CommandLineApp DomainGraphExtractor Uses Different Node IDs than WriteGraph

ianmilligan1 commented 4 years ago

Describe the bug The output of the CommandLineApp DomainGraphExtractor creates different node ID types than running WriteGraph directly through spark shell. They should be the same.

To Reproduce The following command line command (both DF and RDD):

bin/spark-submit --class io.archivesunleashed.app.CommandLineAppRunner /Users/ianmilligan1/dropbox/git/aut/target/aut-0.50.1-SNAPSHOT-fatjar.jar --extractor DomainGraphExtractor --input /users/ianmilligan1/dropbox/git/aut-resources/sample-data/*.gz --output /users/ianmilligan1/desktop/domaingraph-gexf --output-format GEXF --partition 1

creates an output file that looks like:

<node id="2343ec78a04c6ea9d80806345d31fd78" label="facebook.com" />
<node id="9cce24c55aee4eb39845fde935cca3da" label="web.net" />
<node id="5399465c5b23df17b16c2377e865a0b2" label="PetitionOnline.com" />
<node id="1fbfb6126d36fd25c16de2b0142700d8" label="traduku.net" />
<node id="d1063af181fe606e55ed93dd5b867169" label="en.wikipedia.org" />
<node id="0412791bbc450bbeb5b7d35eaed7e4f2" label="calendarix.com" />
<node id="fb1c73ca981330da55c56e07be521842" label="goodsforgreens.myshopify.com" />

Conversely, if we run this script as per aut-docs:

import io.archivesunleashed._
import io.archivesunleashed.app._
import io.archivesunleashed.matchbox._

val links = RecordLoader.loadArchives("/users/ianmilligan1/dropbox/git/aut-resources/sample-data/*.gz", sc)
  .keepValidPages()
  .map(r => (r.getCrawlDate, ExtractLinksRDD(r.getUrl, r.getContentString)))
  .flatMap(r => r._2.map(f => (r._1,
                               ExtractDomainRDD(f._1).replaceAll("^\\s*www\\.", ""),
                               ExtractDomainRDD(f._2).replaceAll("^\\s*www\\.", ""))))
  .filter(r => r._2 != "" && r._3 != "")
  .countItems()
  .filter(r => r._2 > 5)

WriteGraph(links, "/users/ianmilligan1/desktop/script-gexf.gexf")

We get an output that looks like:

<node id="76" label="liberalpartyofcanada-mb.ca" />
<node id="80" label="lpco.ca" />
<node id="84" label="snapdesign.ca" />
<node id="88" label="PetitionOnline.com" />
<node id="92" label="egale.ca" />
<node id="96" label="liberal.nf.net" />
<node id="100" label="policyalternatives.ca" />
<node id="1" label="collectionscanada.ca" />

Expected behavior The output of DomainGraphExtractor is preferable to the WriteGraph output.

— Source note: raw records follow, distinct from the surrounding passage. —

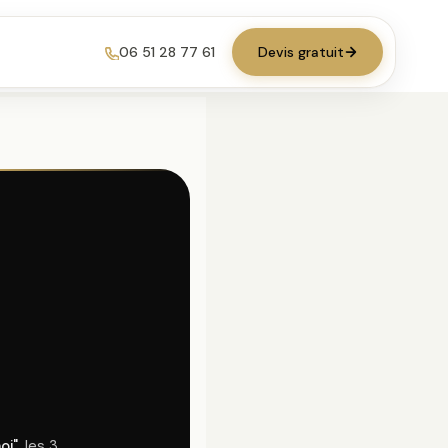
06 51 28 77 61
Devis gratuit
oi"
, les 3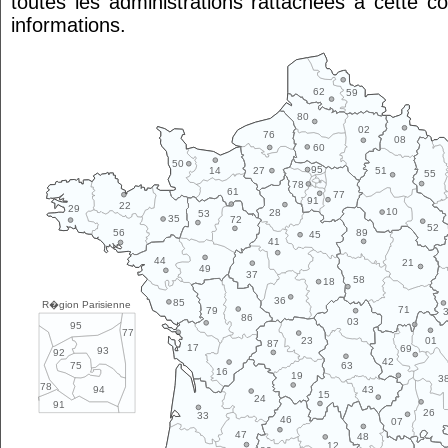
toutes les administrations rattachées à cette 
informations.
62
59
80
02
76
08
60
50
95
14
27
51
55
78
61
77
91
22
29
10
28
53
35
72
52
89
56
45
41
44
21
49
37
58
18
36
85
R�gion Parisienne
71
79
86
03
95
77
01
23
87
17
69
93
92
42
63
75
16
19
3
78
43
94
15
24
91
26
33
46
07
47
48
12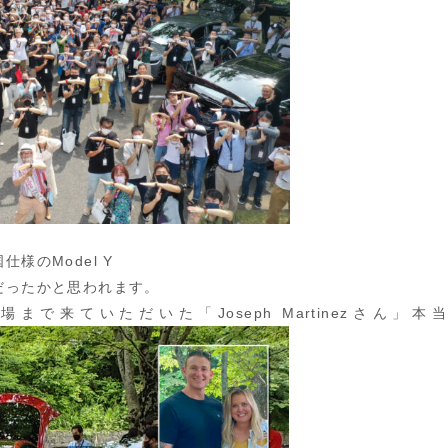
様のModel Y
だったかと思われます。
で来ていただいた「Joseph Martinezさん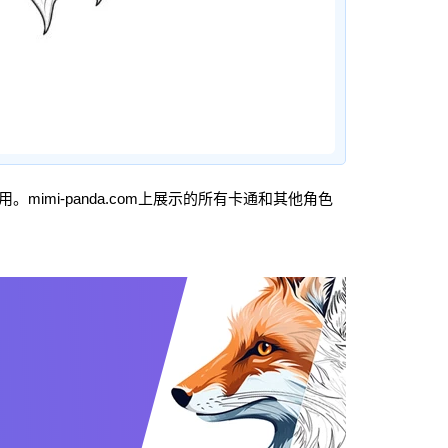
。mimi-panda.com上展示的所有卡通和其他角色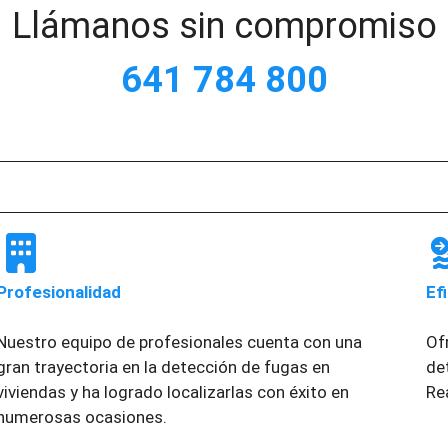
Llámanos sin compromiso
641 784 800
Profesionalidad
Ef
Nuestro equipo de profesionales cuenta con una
Of
gran trayectoria en la detección de fugas en
de
viviendas y ha logrado localizarlas con éxito en
Re
numerosas ocasiones.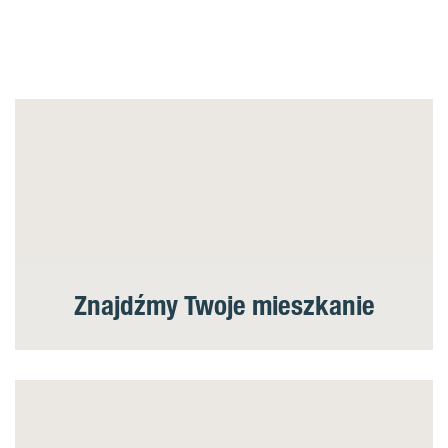
Znajdźmy Twoje mieszkanie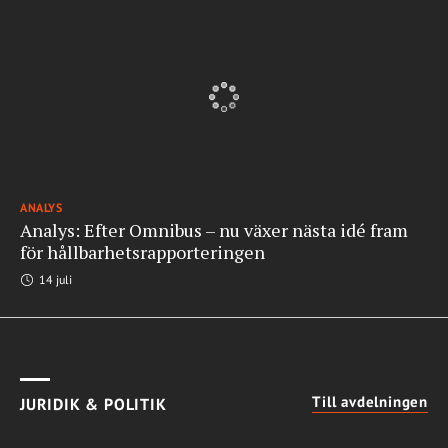
ANALYS
Analys: Efter Omnibus – nu växer nästa idé fram
för hållbarhetsrapporteringen
14 juli
Till avdelningen
JURIDIK & POLITIK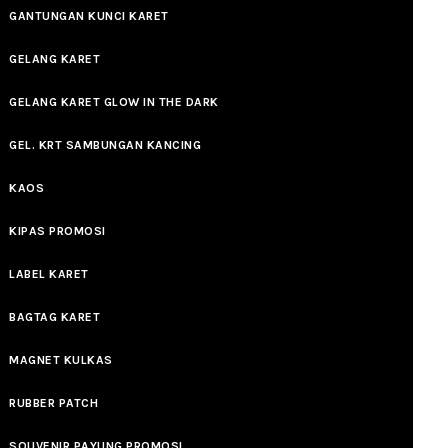
GANTUNGAN KUNCI KARET
GELANG KARET
GELANG KARET GLOW IN THE DARK
GEL. KRT SAMBUNGAN KANCING
KAOS
KIPAS PROMOSI
LABEL KARET
BAGTAG KARET
MAGNET KULKAS
RUBBER PATCH
SOUVENIR PAYUNG PROMOSI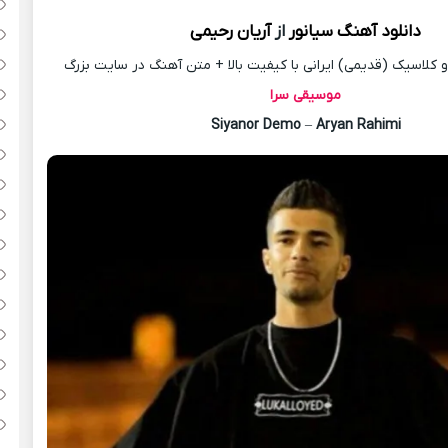
دانلود آهنگ
سیانور
از
آریان رحیمی
کلاسیک (قدیمی) ایرانی با کیفیت بالا + متن آهنگ در سایت بزرگ
موسیقی سرا
Siyanor Demo
–
Aryan Rahimi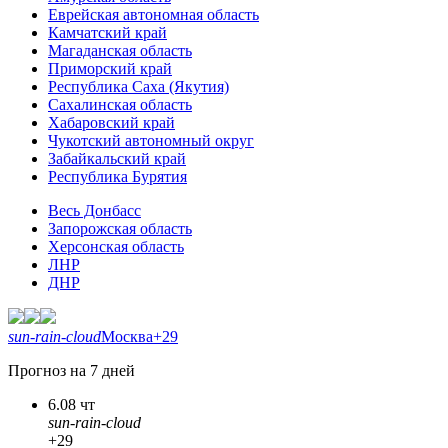
Еврейская автономная область
Камчатский край
Магаданская область
Приморский край
Республика Саха (Якутия)
Сахалинская область
Хабаровский край
Чукотский автономный округ
Забайкальский край
Республика Бурятия
Весь Донбасс
Запорожская область
Херсонская область
ЛНР
ДНР
sun-rain-cloud
Москва
+29
Прогноз на 7 дней
6.08 чт
sun-rain-cloud
+29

In other words, the nodes as hashes is superior to the notes as ID #s.

Environment information

AUT version: Most recent master
OS: MacOS 15.4
Java version: Java 8
Apache Spark version: 2.4.4
Apache Spark w/aut: w/ --jars
Apache Spark command used to run AUT: see above

ruebot commented 4 years ago

Do we have a documented rationale for why we have so many write options for graphs? Currently, we have:

~WriteGraphXML (not documented)~
WriteGraphML (documented via CommandLineApp)
WriteGraph (documented)
WriteGEXF (documented via CommandLineApp)

Do we really need all of these? I'd argue, at the very least, we can just remove WriteGraph since it is redundant.

WriteGraph

import io.archivesunleashed._
import io.archivesunleashed.app._
import io.archivesunleashed.matchbox._

val links = RecordLoader.loadArchives("/home/nruest/Projects/au/sample-data/geocities", sc)
  .keepValidPages()
  .map(r => (r.getCrawlDate, ExtractLinksRDD(r.getUrl, r.getContentString)))
  .flatMap(r => r._2.map(f => (r._1,
                               ExtractDomainRDD(f._1).replaceAll("^\\s*www\\.", ""),
                               ExtractDomainRDD(f._2).replaceAll("^\\s*www\\.", ""))))
  .filter(r => r._2 != "" && r._3 != "")
  .countItems()
  .filter(r => r._2 > 5)

WriteGraph(links, "/home/nruest/Projects/au/sample-data/issue-439/writegraph.gexf")

WriteGEXF

import io.archivesunleashed._
import io.archivesunleashed.app._
import io.archivesunleashed.matchbox._

val links = RecordLoader.loadArchives("/home/nruest/Projects/au/sample-data/geocities", sc)
  .keepValidPages()
  .map(r => (r.getCrawlDate, ExtractLinksRDD(r.getUrl, r.getContentString)))
  .flatMap(r => r._2.map(f => (r._1,
                               ExtractDomainRDD(f._1).replaceAll("^\\s*www\\.", ""),
                               ExtractDomainRDD(f._2).replaceAll("^\\s*www\\.", ""))))
  .filter(r => r._2 != "" && r._3 != "")
  .countItems()
  .filter(r => r._2 > 5)

WriteGEXF(links, "/home/nruest/Projects/au/sample-data/issue-439/writegexf.gexf")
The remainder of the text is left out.